• **Requirement**
Beginning with the first line, return the material verbatim and without pictures.
*** Record extracts ***
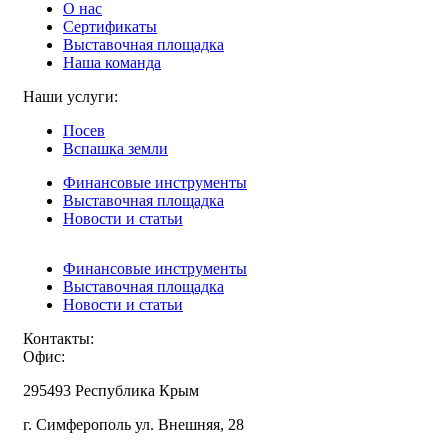
О нас
Сертификаты
Выставочная площадка
Наша команда
Наши услуги:
Посев
Вспашка земли
Финансовые инструменты
Выставочная площадка
Новости и статьи
Финансовые инструменты
Выставочная площадка
Новости и статьи
Контакты:
Офис:
295493 Республика Крым
г. Симферополь ул. Внешняя, 28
*** End of Record extracts ***
• **Solution**
О нас
Сертификаты
Выставочная площадка
Наша команда
Наши услуги:
Посев
Вспашка земли
Финансовые инструменты
Выставочная площадка
Новости и статьи
Финансовые инструменты
Выставочная площадка
Новости и статьи
Контакты:
Офис:
295493 Республика Крым
г. Симферополь ул. Внешняя, 28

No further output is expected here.